Molto più combattuta fu la battaglia in Prussia Orientale (attaccata dal 13 gennaio da un altro massiccio raggruppamento sovietico): i tedeschi, in difesa del suolo patrio, si batterono con abilità e efficacia, sfruttando il terreno boscoso e le solide fortificazioni. I russi dovettero impegnarsi in estenuanti e sanguinosi attacchi frontali, impiegando grandi quantità di artiglieria pesante; alcune colonne corazzate raggiunsero la costa Baltica presso Marienburg il 27 gennaio, ma i tedeschi contrattaccarono e una parte delle truppe riuscì a ripiegare in Pomerania.
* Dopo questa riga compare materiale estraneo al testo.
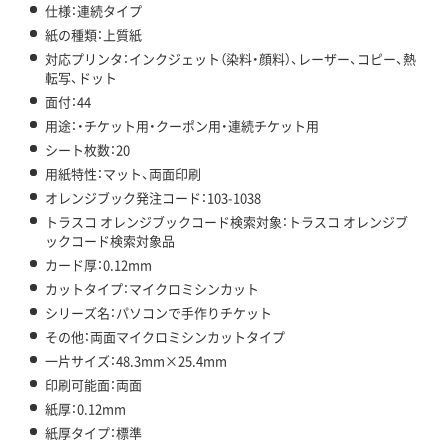
仕様：連続タイプ
紙の種類：上質紙
対応プリンタ：インクジェット（染料・顔料）、レーザー、コピー、熱
転写、ドット
面付：44
用途：・チケット用・クーポン用・連続チケット用
シート枚数：20
用紙特性：マット、両面印刷
オレンジブック発注コード：103-1038
トラスコ オレンジブックコード検索対象：トラスコ オレンジブ
ックコード検索対象品
カード厚：0.12mm
カットタイプ：マイクロミシンカット
シリーズ名：パソコンで手作りチケット
その他：両面マイクロミシンカットタイプ
一片サイズ：48.3mm×25.4mm
印刷可能面：両面
紙厚：0.12mm
紙厚タイプ：標準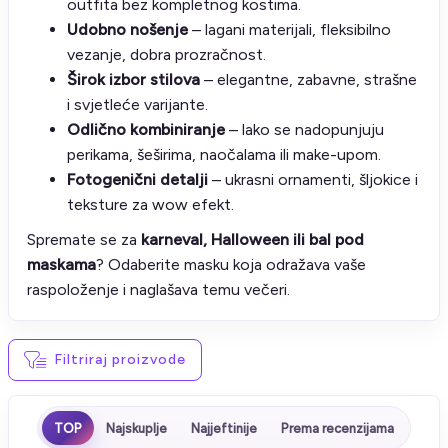
outfita bez kompletnog kostima.
Udobno nošenje
– lagani materijali, fleksibilno
vezanje, dobra prozračnost.
Širok izbor stilova
– elegantne, zabavne, strašne
i svjetleće varijante.
Odlično kombiniranje
– lako se nadopunjuju
perikama, šeširima, naočalama ili make-upom.
Fotogenični detalji
– ukrasni ornamenti, šljokice i
teksture za wow efekt.
Spremate se za
karneval, Halloween ili bal pod
maskama
? Odaberite masku koja odražava vaše
raspoloženje i naglašava temu večeri.
Filtriraj proizvode
TOP
Najskuplje
Najjeftinije
Prema recenzijama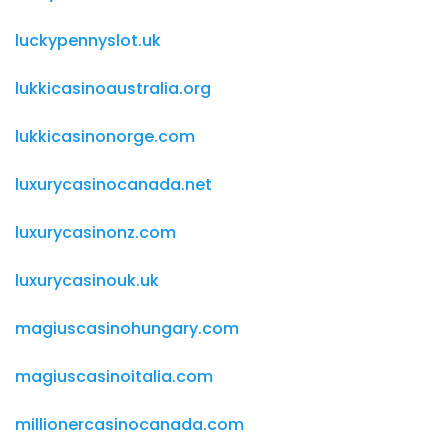
luckypennyslot.uk
lukkicasinoaustralia.org
lukkicasinonorge.com
luxurycasinocanada.net
luxurycasinonz.com
luxurycasinouk.uk
magiuscasinohungary.com
magiuscasinoitalia.com
millionercasinocanada.com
Le superstiti navi da guerra della Kriegsmarine intervennero con le loro artiglierie in aiuto delle truppe a terra e inoltre eseguirono numerose evacuazioni di reparti militari e soprattutto di civili in fuga davanti alla valanga devastatrice dei russi. La lotta si prolungò fino ad aprile; progressivamente le forze tedesche vennero frammentate e distrutte dopo lotta accanita e ingenti perdite (585.000 perdite russe. La poderosa fortezza di Königsberg venne attaccata a partire dal 1º aprile dalle forze sovietiche, guidate personalmente dal maresciallo Vasilevsky e conquistata il 9 aprile, grazie all'impiego in massa dell'artiglieria pesante e di grandi rinforzi di aviazione (150.000 perdite tedesche. Piccoli nuclei di resistenza tedeschi rimasero attivi nella regione del Frisches Haff fino alla capitolazione del Terzo Reich.
Mentre si prolungava l'aspra battaglia in Prussia Orientale, le potenti forze russe giunte all'Oder avevano interrotto in febbraio la loro avanzata verso Berlino. Questa inattesa tregua era dovuta alla capacità di Hitler e dei tedeschi di ricostituire un nuovo fronte difensivo con i resti delle forze sconfitte e con l'afflusso di circa 20-25 divisioni dall'ovest e dall'Italia; all'esaurimento e alle difficoltà logistiche delle forze sovietiche (dopo un'avanzata di 600 km); alla decisione di Stalin, impegnato in quel momento nel 'grande gioco' della conferenza di Jalta, di non rischiare un balzo immediato su Berlino, per timore di uno scacco a causa dei fianchi esposti delle avanguardie sull'Oder. Durante febbraio e marzo, quindi, l'Armata Rossa si impegnò nel rastrellamento delle sacche di resistenza tedesche rimaste indietro (che si batterono con accanimento) e nella sconfitta delle forze nemiche in Pomerania e in Slesia, in preparazione dell'ultima grande battaglia di Berlino.